County zoning rules originally called for a minimum 1,000-foot setback from residences, but according to Commissioner Francis Hass, the commission didn’t do enough homework before allowing a 2,000-foot minimum setback for the 11-tower Oak Tree Project built four miles north of the Clark a few years ago.

“We absolutely don’t want to kill wind energy,” Hass said. “We just didn’t look good enough when we put in the first set. Those towers are fine with the exception of being too close to a residence. “Towers do make noise, and when the weather is right they make a lot of noise.”

The wind company, Geronimo Energy, challenged this decision in court, and in August the court declined its motion for a partial summary judgement.

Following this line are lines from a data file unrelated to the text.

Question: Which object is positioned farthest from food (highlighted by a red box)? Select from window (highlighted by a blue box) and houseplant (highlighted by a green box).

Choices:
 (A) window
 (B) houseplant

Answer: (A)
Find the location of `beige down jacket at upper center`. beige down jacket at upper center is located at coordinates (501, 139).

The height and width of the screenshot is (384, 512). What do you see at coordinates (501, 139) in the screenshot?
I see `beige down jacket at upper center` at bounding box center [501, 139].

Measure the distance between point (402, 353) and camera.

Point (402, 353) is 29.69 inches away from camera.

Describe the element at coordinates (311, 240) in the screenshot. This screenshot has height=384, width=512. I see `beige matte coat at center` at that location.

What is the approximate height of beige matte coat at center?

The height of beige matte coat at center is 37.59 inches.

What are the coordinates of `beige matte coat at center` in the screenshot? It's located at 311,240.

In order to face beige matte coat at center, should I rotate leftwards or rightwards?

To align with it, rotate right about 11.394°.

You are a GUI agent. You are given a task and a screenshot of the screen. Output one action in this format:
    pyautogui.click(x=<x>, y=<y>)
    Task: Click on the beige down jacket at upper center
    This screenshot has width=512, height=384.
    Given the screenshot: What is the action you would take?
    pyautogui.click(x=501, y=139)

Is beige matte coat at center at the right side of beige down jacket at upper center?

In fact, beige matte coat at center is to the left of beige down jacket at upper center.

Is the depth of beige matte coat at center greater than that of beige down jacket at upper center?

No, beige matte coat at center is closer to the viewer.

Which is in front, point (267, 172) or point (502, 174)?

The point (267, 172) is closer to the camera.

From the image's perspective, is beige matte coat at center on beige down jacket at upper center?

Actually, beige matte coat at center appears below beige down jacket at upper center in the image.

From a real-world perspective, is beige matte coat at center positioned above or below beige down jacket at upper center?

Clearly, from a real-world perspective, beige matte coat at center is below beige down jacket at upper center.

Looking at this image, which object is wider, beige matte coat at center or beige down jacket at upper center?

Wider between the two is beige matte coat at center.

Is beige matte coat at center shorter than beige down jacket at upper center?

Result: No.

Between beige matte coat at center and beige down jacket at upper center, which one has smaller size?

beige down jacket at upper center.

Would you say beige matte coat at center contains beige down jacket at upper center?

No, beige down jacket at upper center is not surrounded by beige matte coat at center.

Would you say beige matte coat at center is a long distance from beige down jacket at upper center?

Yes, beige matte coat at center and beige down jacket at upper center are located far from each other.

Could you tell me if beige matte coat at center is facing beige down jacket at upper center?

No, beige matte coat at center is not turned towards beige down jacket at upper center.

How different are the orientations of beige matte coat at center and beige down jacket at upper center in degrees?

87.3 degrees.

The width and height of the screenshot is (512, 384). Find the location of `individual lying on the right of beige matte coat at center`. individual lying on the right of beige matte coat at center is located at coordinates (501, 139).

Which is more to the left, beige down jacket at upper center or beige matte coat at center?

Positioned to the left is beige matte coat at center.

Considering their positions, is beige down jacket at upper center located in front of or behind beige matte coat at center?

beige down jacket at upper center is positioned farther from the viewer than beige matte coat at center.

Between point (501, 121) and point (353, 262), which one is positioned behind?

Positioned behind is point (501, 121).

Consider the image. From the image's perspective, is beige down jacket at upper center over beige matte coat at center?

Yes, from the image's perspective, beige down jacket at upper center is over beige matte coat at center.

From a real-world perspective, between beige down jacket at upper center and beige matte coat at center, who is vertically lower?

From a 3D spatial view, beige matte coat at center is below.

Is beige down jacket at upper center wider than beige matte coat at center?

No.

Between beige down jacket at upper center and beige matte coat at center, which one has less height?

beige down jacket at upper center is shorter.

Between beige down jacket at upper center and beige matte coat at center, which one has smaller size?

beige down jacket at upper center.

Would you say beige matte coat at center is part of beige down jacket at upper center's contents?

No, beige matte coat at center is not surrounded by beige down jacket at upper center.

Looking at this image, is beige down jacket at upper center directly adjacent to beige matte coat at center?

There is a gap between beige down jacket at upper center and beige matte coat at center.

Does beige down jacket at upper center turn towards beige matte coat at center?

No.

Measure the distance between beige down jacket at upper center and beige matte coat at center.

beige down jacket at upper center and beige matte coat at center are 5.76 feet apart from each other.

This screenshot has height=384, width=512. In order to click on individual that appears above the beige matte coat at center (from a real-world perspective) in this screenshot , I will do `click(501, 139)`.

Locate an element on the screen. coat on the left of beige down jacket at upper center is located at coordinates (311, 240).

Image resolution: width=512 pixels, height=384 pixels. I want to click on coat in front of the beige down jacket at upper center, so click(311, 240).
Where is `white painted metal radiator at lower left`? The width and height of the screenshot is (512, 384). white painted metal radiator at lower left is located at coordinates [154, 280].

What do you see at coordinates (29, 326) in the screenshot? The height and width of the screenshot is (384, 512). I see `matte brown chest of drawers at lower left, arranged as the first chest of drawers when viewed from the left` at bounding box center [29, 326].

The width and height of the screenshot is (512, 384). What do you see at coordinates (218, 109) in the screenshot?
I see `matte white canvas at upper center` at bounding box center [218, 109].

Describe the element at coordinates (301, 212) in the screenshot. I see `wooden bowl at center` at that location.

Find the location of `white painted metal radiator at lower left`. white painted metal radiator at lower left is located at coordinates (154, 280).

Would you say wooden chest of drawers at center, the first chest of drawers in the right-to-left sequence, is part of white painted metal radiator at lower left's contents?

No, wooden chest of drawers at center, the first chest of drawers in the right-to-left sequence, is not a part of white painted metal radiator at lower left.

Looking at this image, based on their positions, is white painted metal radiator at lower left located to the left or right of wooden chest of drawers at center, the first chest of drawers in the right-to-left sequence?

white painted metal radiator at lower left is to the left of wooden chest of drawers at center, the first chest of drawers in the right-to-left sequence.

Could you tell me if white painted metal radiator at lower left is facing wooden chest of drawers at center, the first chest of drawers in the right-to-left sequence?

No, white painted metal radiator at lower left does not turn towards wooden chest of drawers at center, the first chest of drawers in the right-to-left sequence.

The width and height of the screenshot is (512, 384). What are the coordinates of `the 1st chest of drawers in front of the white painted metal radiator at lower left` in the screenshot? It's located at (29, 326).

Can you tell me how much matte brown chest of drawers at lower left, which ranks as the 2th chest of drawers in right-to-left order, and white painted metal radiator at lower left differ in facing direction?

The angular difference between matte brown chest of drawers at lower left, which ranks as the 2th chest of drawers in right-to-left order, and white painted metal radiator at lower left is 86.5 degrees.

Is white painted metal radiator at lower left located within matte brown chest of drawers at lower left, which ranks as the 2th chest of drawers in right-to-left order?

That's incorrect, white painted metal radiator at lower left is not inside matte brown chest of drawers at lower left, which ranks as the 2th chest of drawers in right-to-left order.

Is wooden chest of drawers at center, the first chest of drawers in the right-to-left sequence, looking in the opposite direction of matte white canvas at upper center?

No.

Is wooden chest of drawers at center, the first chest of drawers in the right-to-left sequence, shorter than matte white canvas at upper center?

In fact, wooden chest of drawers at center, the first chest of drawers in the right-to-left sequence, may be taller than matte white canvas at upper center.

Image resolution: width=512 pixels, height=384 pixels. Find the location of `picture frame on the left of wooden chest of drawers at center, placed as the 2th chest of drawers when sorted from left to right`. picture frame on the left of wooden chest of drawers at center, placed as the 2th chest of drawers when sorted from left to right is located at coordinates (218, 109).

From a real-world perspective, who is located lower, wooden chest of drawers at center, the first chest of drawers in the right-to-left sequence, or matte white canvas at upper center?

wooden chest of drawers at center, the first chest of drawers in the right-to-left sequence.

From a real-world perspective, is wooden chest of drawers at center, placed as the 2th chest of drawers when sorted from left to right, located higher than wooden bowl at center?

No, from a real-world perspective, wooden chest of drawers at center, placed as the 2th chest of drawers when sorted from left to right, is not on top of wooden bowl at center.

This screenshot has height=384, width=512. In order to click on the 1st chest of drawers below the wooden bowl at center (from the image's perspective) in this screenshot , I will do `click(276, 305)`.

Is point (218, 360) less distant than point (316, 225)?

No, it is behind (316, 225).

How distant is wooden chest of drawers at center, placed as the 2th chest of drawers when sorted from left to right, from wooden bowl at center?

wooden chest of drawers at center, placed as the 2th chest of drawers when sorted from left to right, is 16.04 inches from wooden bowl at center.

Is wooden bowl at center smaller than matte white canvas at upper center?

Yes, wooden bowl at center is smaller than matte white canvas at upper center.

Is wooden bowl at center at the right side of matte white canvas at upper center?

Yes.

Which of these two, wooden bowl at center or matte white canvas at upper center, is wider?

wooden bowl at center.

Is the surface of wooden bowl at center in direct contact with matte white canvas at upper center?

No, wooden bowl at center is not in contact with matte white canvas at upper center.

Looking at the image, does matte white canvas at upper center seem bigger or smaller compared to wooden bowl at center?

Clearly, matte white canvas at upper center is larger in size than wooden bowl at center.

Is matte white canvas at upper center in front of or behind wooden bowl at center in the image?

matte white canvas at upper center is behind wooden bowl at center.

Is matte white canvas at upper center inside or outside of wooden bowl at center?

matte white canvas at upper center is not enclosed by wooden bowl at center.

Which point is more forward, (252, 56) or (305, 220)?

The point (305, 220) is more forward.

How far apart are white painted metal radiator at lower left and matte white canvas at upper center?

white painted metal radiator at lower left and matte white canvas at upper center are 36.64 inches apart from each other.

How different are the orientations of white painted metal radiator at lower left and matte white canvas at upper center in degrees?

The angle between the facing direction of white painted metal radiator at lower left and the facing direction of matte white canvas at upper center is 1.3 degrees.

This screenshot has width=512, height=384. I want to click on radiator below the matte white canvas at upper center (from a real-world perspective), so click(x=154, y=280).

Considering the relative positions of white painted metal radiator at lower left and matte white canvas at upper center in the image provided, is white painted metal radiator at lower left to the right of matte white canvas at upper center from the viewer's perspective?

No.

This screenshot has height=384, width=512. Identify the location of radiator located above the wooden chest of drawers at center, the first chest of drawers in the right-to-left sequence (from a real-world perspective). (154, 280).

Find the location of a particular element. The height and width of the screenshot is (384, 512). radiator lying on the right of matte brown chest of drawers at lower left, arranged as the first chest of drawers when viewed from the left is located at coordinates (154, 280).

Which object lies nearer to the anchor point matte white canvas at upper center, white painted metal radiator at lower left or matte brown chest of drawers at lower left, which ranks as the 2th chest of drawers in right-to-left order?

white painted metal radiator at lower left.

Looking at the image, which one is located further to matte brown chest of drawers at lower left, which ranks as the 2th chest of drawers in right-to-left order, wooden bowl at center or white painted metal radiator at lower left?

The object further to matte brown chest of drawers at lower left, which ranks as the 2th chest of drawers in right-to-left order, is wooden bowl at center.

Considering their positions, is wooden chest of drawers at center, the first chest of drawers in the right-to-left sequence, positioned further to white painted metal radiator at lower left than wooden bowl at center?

Initial reporting suggested the County’s standards had been upheld, though a followup clarified that the judge simply ruled that he would not issue a determination until after a full hearing on all the challenges included in Geronimo’s claims. (There are some conflicting press reports on this; a September article says Geronimo has appealed to a higher court.)

Meanwhile, the state PUC continued its consideration of state permitting for the 200-turbine wind farm. A September hearing attracted both farmers eager to host turbines and local residents opposed to the project. A decision was expected in late January 2018, but in October, the PUC denied the application, saying that Geronimo’s plans were still too much in flux to proceed with the approval process, which by state law must be concluded within six months. The uncertainty was mostly related to negotiations with US Fish and Wildlife over land swaps and environmental impact assessments for about 40 of the turbine locations, leading to the submission of four different possible turbine configuration plans. However, the quicker than expected decision was triggered by an intervention request by opponents of the wind farm, which noted that the Clark County half-mile setback would necessitate the relocation of 35 further turbines.

Geronimo is free to resubmit its application once the turbine layout is finalized.